# [Task data]
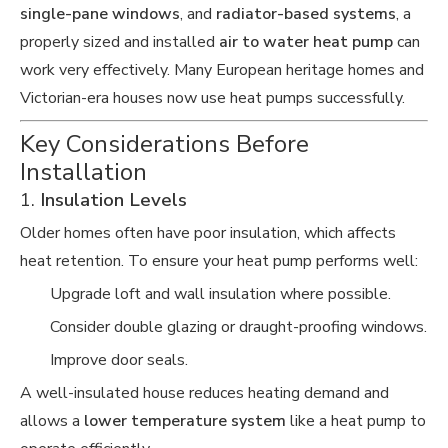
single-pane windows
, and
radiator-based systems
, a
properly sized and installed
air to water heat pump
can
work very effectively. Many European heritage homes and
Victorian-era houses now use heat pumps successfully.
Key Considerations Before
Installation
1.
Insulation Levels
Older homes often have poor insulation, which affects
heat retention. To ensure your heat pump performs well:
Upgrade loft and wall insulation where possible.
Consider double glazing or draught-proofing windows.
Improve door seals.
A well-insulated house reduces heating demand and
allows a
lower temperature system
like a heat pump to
...
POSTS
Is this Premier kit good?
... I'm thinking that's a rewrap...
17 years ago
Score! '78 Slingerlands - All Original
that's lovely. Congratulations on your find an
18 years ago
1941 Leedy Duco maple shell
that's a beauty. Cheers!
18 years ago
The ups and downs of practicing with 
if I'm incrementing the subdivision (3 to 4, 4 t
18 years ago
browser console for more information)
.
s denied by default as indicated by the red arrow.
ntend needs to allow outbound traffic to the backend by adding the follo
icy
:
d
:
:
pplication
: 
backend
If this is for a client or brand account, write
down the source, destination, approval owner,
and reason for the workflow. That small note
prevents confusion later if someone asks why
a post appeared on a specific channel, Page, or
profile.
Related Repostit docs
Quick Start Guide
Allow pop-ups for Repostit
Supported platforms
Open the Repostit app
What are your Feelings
--
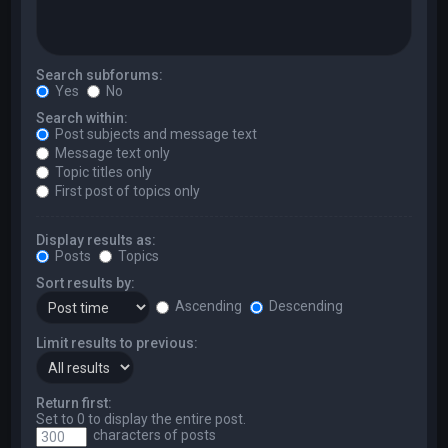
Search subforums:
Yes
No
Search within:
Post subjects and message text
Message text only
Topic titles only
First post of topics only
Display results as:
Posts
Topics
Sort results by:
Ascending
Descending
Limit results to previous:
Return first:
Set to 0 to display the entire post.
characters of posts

# [Exercise brief]
Your reply is to be the number of lines above in which the word "backend" appears, and nothing else.

# [Answer to the exercise]
2